Tailbone evolution
Are we trading long term wisdom for Fool’s Gold?
Martijn Veldkamp
“Strategic Technology Leader | Customer’s Virtual CTO | Salesforce Expert | Helping Businesses Drive Digital Transformation”
June 6, 2025
I want to stop everybody celebrating that AI writes your code. I think you might be cheering for the obsolescence of true problem solving skills. Leaving behind a legacy that no one truly understands. For now I and thus this article has more questions then answers.
The AI code rush
It spits out code in seconds, a great short-term win. But what’s the long term cost when no one on your team, not even your architect, can truly articulate why that code is the right solution, or how to maintain it when the AI’s ‘understanding’ hits a wall?
Our tailbones are harmless evolutionary leftovers. Well, if you ever fallen on your tailbone, you may beg to differ on the harmless part. Of course the primary point of a vestigial organ is its lack of original function, not whether it can still cause pain. But, what if our continued reliance on AI for quick coding is actively atrophying something far more critical. The necessary deep and nuanced understanding of the very problems we’re paid to solve? Are we supposed to evolve into mere AI prompters, losing the ‘muscle’ of genuine architectural foresight and domain mastery?
The sedcution of speed vs necessity of depth
The siren song of AI-powered development is deafening. Well at least the marketing is in my internet bubble. Instant code, accelerated timelines, the allure of hyper-productivity. To me these are potent but short term gains. I think that in our rush to ship faster, we are sacrificing the long-term pillars of robust, sustainable software: genuine problem understanding, maintainability, and refactorability.

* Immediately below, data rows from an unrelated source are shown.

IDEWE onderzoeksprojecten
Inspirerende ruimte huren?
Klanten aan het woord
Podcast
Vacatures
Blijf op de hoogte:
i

The great Jos Burgers said: “It’s not about the technical capabilites of the drill, it’s about the hole, preferably without drilling”. I think we are focussing on the wrong thing. Lines of code or solving the problem? Code is a means, not the end. Software development, at its heart, isn’t about producing code. It’s about solving a problem for a user or a business. That solution doesn’t end when the code compiles. It lives, it breathes, it needs to be adapted, debugged, refactored and scaled. As a team you iterate towards a better understanding of the problem and how the solution fits. This is where the my questions arise from.
AI Ownership?
Do you truly understand the problem domain, or even the solution you’ve implemented, if an AI generated significant portions of it based on a prompt? What do you do when the inevitable bug appears? What do you refactore to meet the ever evolving business needs This just isn’t an individual developer concern. It’s a profound future challenge. The roles of Lead Developer and Software Architect have always been more than just delegating coding tasks. They are the keepers of the faith, the custodians of the system’s integrity, the champions of its long-term vision. Yeah, I want to link some bands to these. 😉
How do we review and take ownership of generated code if the team’s (or even my own) understanding of its intricacies is superficial? Are we shifting from code quality in a human context to validating the output of a black (or at least opaque) box? What will we do in the future knowing our team might not possess the granular understanding to maintain or evolve them without significant AI assistance? This could lead to overly simplistic designs to match a perceived lower skill floor. We might end up with dangerously complex AI stitched systems that are brittle and opaque.
The atrophy of problem solving and domain expertise: The true Tailbone
The evolutionary dead-end we risk isn’t the loss of raw coding ability. It’s the atrophy of deep problem-solving skills and intimate domain knowledge. If we start to make AI the lead for translating problem to code, the human developer’s muscle for analytical thought, the breaking down of complex requirements into logical software structures, for anticipating edge cases beyond the AI’s training data, may weaken. I still haven’t seen any AI start with “well, it depends…”
Just ask yourself where did you write down why one pattern is strategically superior to another in a specific context, considering long-term trade-offs? How do we identify the unmet needs of the customer? When did we discover a flawed assumption? Where are the talks at the coffee machine documented?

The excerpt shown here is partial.